Overfitting: Including too many features, especially irrelevant ones, can lead to overfitting. Regularization methods like L1 (Lasso) and L2 (Ridge) penalize large coefficients to help prevent this. However, we did not include regularization in the current model. A future extension of this project could incorporate regularized logistic regression to assess whether prediction improves or model coefficients become more robust.

Threshold Sensitivity: While the ROC and AUC provide threshold-independent measures of discrimination, real-world decision-making depends on choosing a cut-point. Model performance can vary substantially depending on the threshold selected, especially in imbalanced datasets.

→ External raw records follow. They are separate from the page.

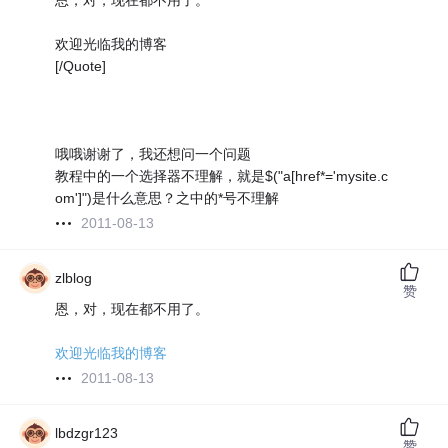
恩，对，现在都不用了。
欢迎光临我的博客
[/Quote]
哦哦谢谢了，我还想问一个问题
教程中的一个选择器不理解，就是$("a[href*='mysite.c
om']")是什么意思？之中的*号不理解
2011-08-13
zlblog
赞
恩，对，现在都不用了。
欢迎光临我的博客
2011-08-13
lbdzgr123
赞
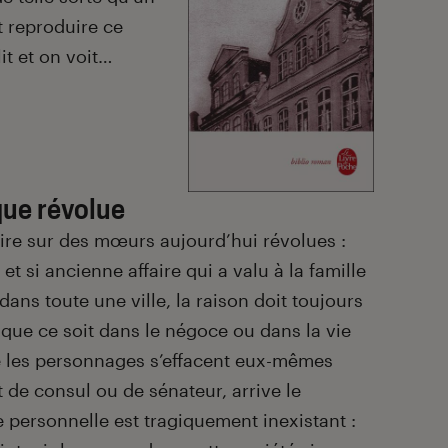
t reproduire ce
t et on voit…
ue révolue
aire sur des mœurs aujourd’hui révolues :
et si ancienne affaire qui a valu à la famille
dans toute une ville, la raison doit toujours
 que ce soit dans le négoce ou dans la vie
ue les personnages s’effacent eux-mêmes
t de consul ou de sénateur, arrive le
e personnelle est tragiquement inexistant :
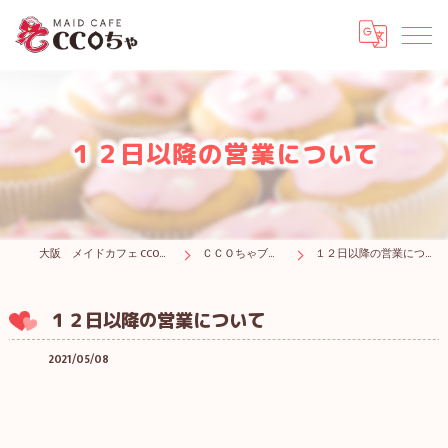
１２日以降の営業について
大阪 メイドカフェ CCOちゃ
ＣＣＯちゃブログ
１２日以降の営業について
１２日以降の営業について
2021/05/08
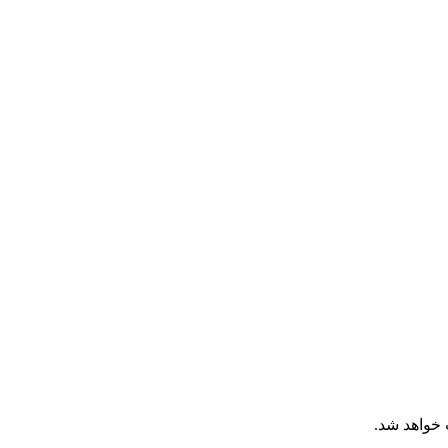
 خواهد شد.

Simulated Data: The data used here are synthetic. While they were generated to reflect plausible response behaviors, real-world data may introduce noise, variability, and distributional characteristics that this model hasn’t accounted for. Applying this model to real data would require recalibration and validation.

Scalability: Logistic regression scales well to larger datasets, but with high-dimensional features or extremely large data volumes, specialized tools (e.g., stochastic gradient descent implementations, Spark MLlib) may be needed to ensure efficient computation.

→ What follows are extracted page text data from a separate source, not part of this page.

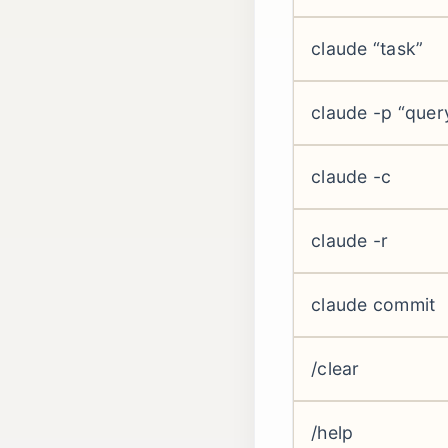
claude “task”
claude -p “quer
claude -c
claude -r
claude commit
/clear
/help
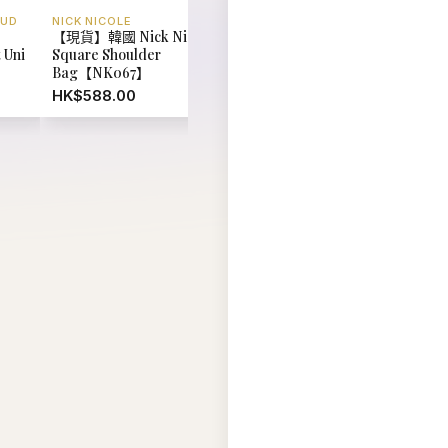
AUD
NICK NICOLE
STT MALL
【現貨】韓國 Nick Nicole
【現貨】18K金淡水白色小
 Uni
Square Shoulder
耳釘11-12mm【ST303】
Bag【NK067】
HK$778.00
HK$588.00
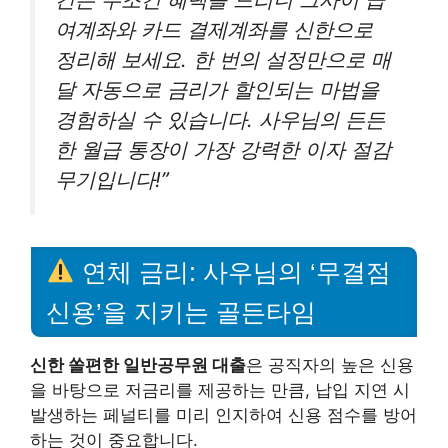
여계좌와 카드 결제계좌를 신한으로
정리해 보세요. 한 번의 설정만으로 매
달 자동으로 금리가 할인되는 마법을
경험하실 수 있습니다. 사우님의 든든
한 월급 통장이 가장 강력한 이자 절감
무기입니다!”
연체 금리: 사우님의 ‘무결점
신용’을 지키는 골든타임
신한 쏠편한 일반공무원 대출
은 공직자의 높은 신용
을 바탕으로 저금리를 제공하는 만큼, 납입 지연 시
발생하는 페널티를 미리 인지하여 신용 점수를 방어
하는 것이 중요합니다.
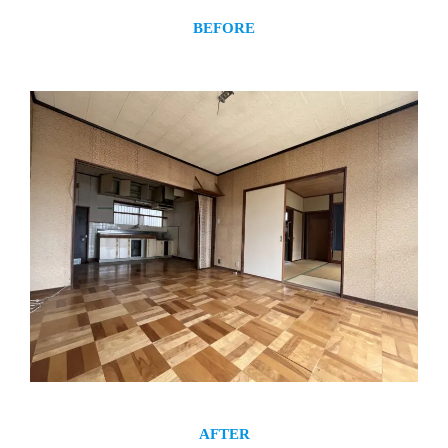
BEFORE
AFTER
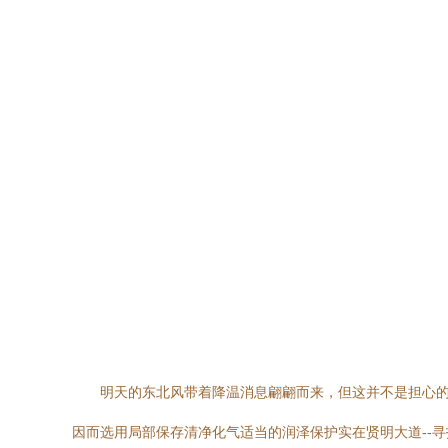
明天的东北风带着降温消息翩翩而来，但这并不是担心
因而选用局部保存清净化气适当的润泽保护实在贤明大道--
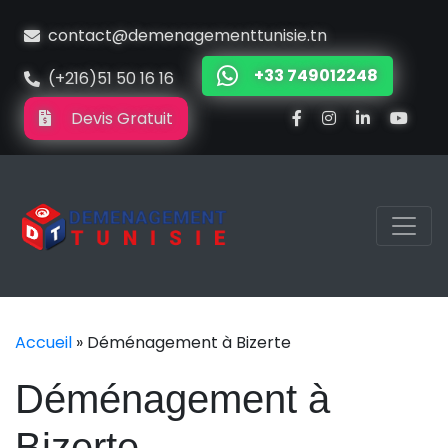
contact@demenagementtunisie.tn
+33 749012248
(+216)51 50 16 16
Devis Gratuit
Accueil
»
Déménagement à Bizerte
Déménagement à
Bizerte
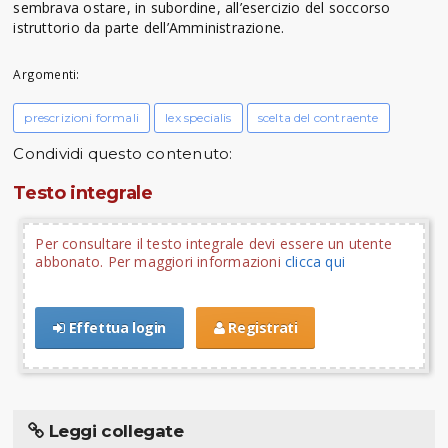
sembrava ostare, in subordine, all’esercizio del soccorso
istruttorio da parte dell’Amministrazione.
Argomenti:
prescrizioni formali
lex specialis
scelta del contraente
Condividi questo contenuto:
Testo integrale
Per consultare il testo integrale devi essere un utente
abbonato. Per maggiori informazioni
clicca qui
Effettua login
Registrati
Leggi collegate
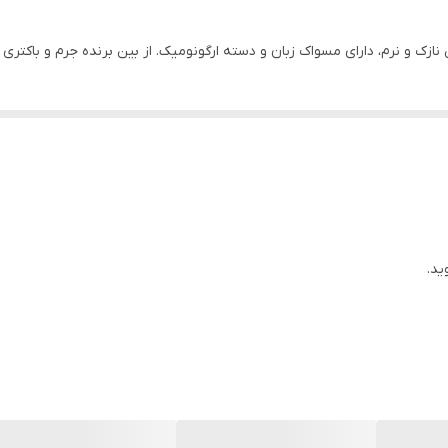
و نرم، دارای مسواک زبان و دسته ارگونومیک. از بین برنده جرم و باکتری از 
ید.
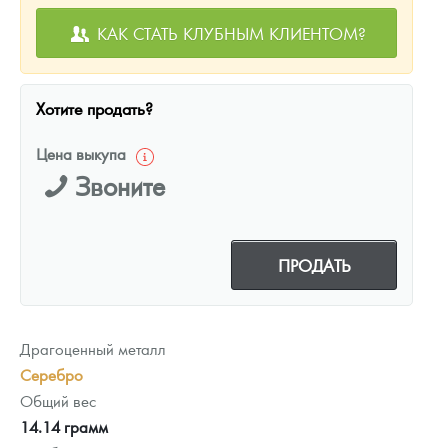
КАК СТАТЬ КЛУБНЫМ КЛИЕНТОМ?
Хотите продать?
Цена выкупа
Звоните
ПРОДАТЬ
Драгоценный металл
Серебро
Общий вес
14.14 грамм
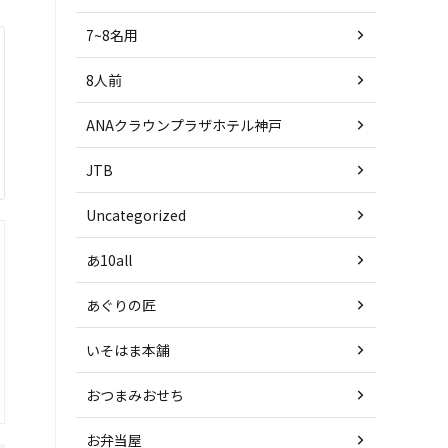
7~8名用
8人前
ANAクラウンプラザホテル神戸
JTB
Uncategorized
あ10all
あぐりの匠
いそはま本舗
おつまみおせち
お弁当屋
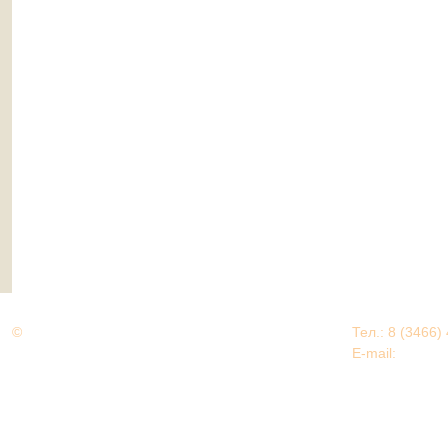
©
Дорогами Великой Победы
Тел.: 8 (3466)
Нижневартовский район
E-mail:
EDU@nv
Нижневартовский район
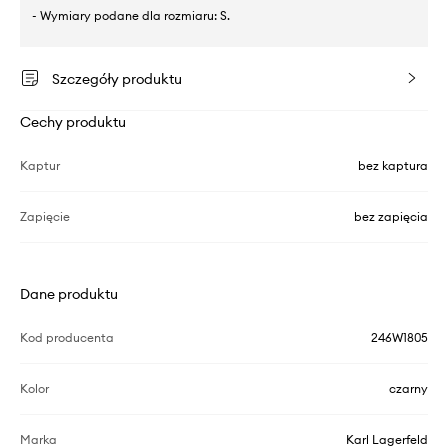
- Wymiary podane dla rozmiaru: S.
Szczegóły produktu
Cechy produktu
Kaptur
bez kaptura
Zapięcie
bez zapięcia
Dane produktu
Kod producenta
246W1805
Kolor
czarny
Marka
Karl Lagerfeld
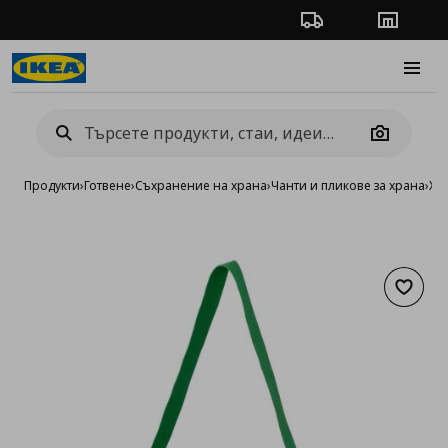
Проследяване на п
Магази
Burge
Camera
Продукти
›
Готвене
›
Съхранение на храна
›
Чанти и пликове за храна
›
Хл
Добав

Despite these limitations, logistic regression remains a strong baseline and a valuable tool for understanding model behavior. Enhancing this model with regularization and evaluating on more complex or realistic datasets are natural next steps.

While this page focuses on logistic regression, alternative classifiers (e.g., SVMs, Random Forests) may handle nonlinear or higher-dimensional patterns better—especially in real-world data.